SAP, at its SAP Tech-Ed Europe 2018 conference, expanded the scope of the integration services it provides within SAP Cloud Platform, the platform-as-a-service (PaaS) environment it provides for building custom applications based on the open source Cloud Foundry project.
Dan Lahl, global vice president of product marketing for SAP Cloud Platform, said SAP is now adding a Content Advisor service that makes use of machine learning algorithms and other forms of artificial intelligence (AI) to recommend what integrations should be created next based on those that have been previously deployed on the platform.
In addition, SAP announced the general availability of SAP Cloud Integration Automation Service, which provides deeper integration with a standard set of metadata SAP is in the process of defining for all its packaged application software, and SAP Cloud Platform Open Connectors, a set of application programming interfaces (APIs) based on code SAP has licensed from Cloud Elements.
SAP also revealed that it will start making an on-premises edition of SAP Cloud Platform available via partners including IBM and Atos beginning in 2019. Lahl said that decision was driven by customers that for either regulatory or intellectual property concerns did not want to deploy custom code on any cloud service. Those efforts become more feasible once SAP finishes porting its distribution of Cloud Foundry to run on top of Kubernetes, which presents a more efficient approach to deploying an application development platform using a cloud-native platform that can run anywhere. While SAP remains committed to Cloud Foundry, the cost and effort of standing up instances of a Cloud Foundry PaaS in its original form are considerable.
Finally, a new SAP Business Partner service on SAP Cloud Platform, planned for general availability in November, will provide access to a set of master data services that simplify access to and orchestration of enterprise business applications.
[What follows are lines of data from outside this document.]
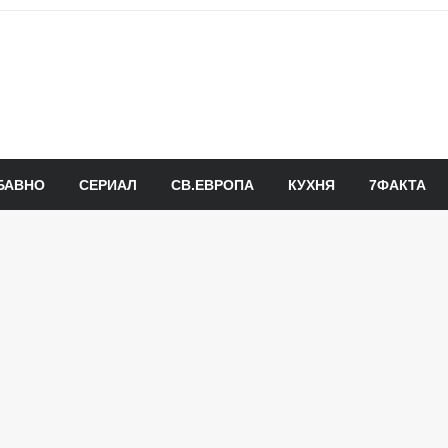
БАВНО
СЕРИАЛ
СВ.ЕВРОПА
КУХНЯ
7ФАКТА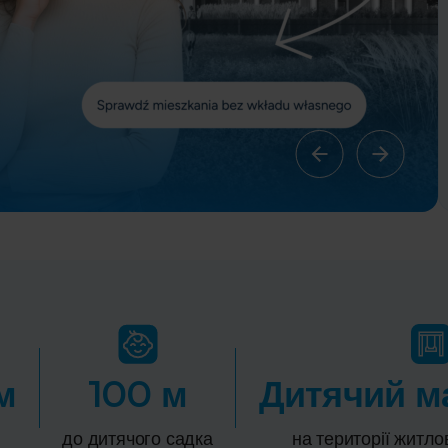
м
100 м
Дитячий м
до дитячого садка
на території житл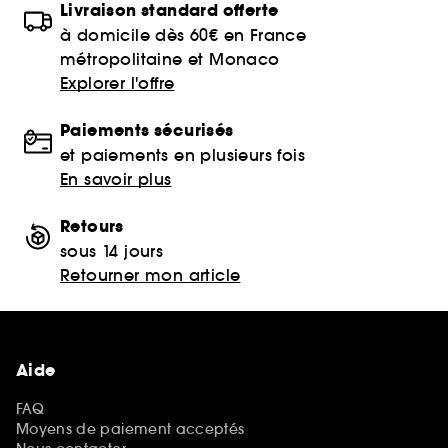
Livraison standard offerte
à domicile dès 60€ en France
métropolitaine et Monaco
Explorer l'offre
Paiements sécurisés
et paiements en plusieurs fois
En savoir plus
Retours
sous 14 jours
Retourner mon article
Aide
FAQ
Moyens de paiement acceptés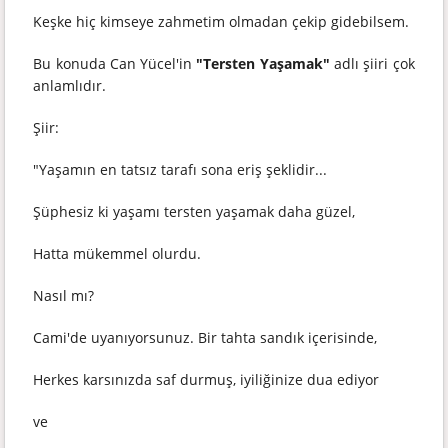
Keşke hiç kimseye zahmetim olmadan çekip gidebilsem.
Bu konuda Can Yücel'in
"Tersten Yaşamak"
adlı şiiri çok
anlamlıdır.
Şiir:
"Yaşamın en tatsız tarafı sona eriş şeklidir...
Şüphesiz ki yaşamı tersten yaşamak daha güzel,
Hatta mükemmel olurdu.
Nasıl mı?
Cami'de uyanıyorsunuz. Bir tahta sandık içerisinde,
Herkes karsınızda saf durmuş, iyiliğinize dua ediyor
ve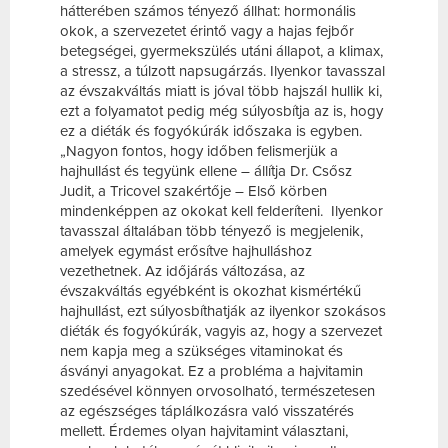
hátterében számos tényező állhat: hormonális
okok, a szervezetet érintő vagy a hajas fejbőr
betegségei, gyermekszülés utáni állapot, a klimax,
a stressz, a túlzott napsugárzás. Ilyenkor tavasszal
az évszakváltás miatt is jóval több hajszál hullik ki,
ezt a folyamatot pedig még súlyosbítja az is, hogy
ez a diéták és fogyókúrák időszaka is egyben.
„Nagyon fontos, hogy időben felismerjük a
hajhullást és tegyünk ellene – állítja Dr. Csősz
Judit, a Tricovel szakértője – Első körben
mindenképpen az okokat kell felderíteni. Ilyenkor
tavasszal általában több tényező is megjelenik,
amelyek egymást erősítve hajhulláshoz
vezethetnek. Az időjárás változása, az
évszakváltás egyébként is okozhat kismértékű
hajhullást, ezt súlyosbíthatják az ilyenkor szokásos
diéták és fogyókúrák, vagyis az, hogy a szervezet
nem kapja meg a szükséges vitaminokat és
ásványi anyagokat. Ez a probléma a hajvitamin
szedésével könnyen orvosolható, természetesen
az egészséges táplálkozásra való visszatérés
mellett. Érdemes olyan hajvitamint választani,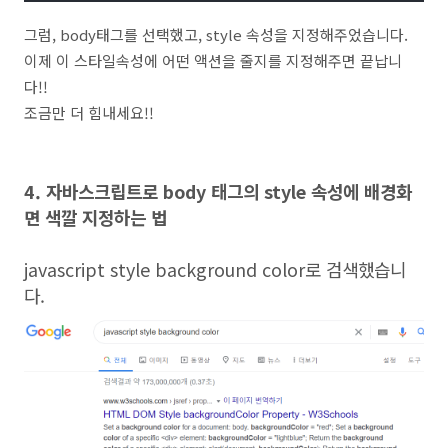
그럼, body태그를 선택했고, style 속성을 지정해주었습니다.
이제 이 스타일속성에 어떤 액션을 줄지를 지정해주면 끝납니
다!!
조금만 더 힘내세요!!
4. 자바스크립트로 body 태그의 style 속성에 배경화
면 색깔 지정하는 법
javascript style background color로 검색했습니
다.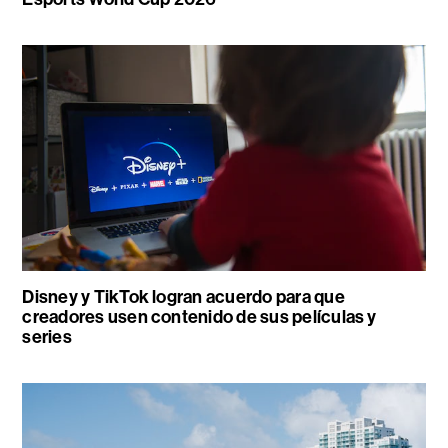
Disney y TikTok logran acuerdo para que
creadores usen contenido de sus películas y
series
The master data services can be shared and reused for any LOB-specific intelligent business processes to ensures a consistent and comprehensive view of customers, sales and products. In effect, SAP is now providing compliance as a service, said Lahl.
The integration additions to the SAP Cloud Platform should improve performance and help drive down costs, he said, because collectively they eliminate the need to rely on an external integration service when building and deploying applications on SAP Cloud Platform.
SAP has put considerable effort into building out SAP Cloud Platform as part of a strategy that provides a layer of isolation between SAP applications running on the HANA database and custom applications running on Cloud Foundry. That approach enables SAP to deliver a quarterly cadence of updates to both its packaged applications and HANA running on a cloud service without having to worry about the impact those updates might have on custom applications. One of the reasons why so many SAP customers are several releases behind on SAP packaged applications is because they have all been customized extensively in on-premises IT environments.
As part of that effort, SAP is now also making available a series of best practices for implementing DevOps processes across its platforms. It may be a while before organizations that have standardized on SAP platforms master those processes. But modernization of those platforms is now more a matter of when rather than if.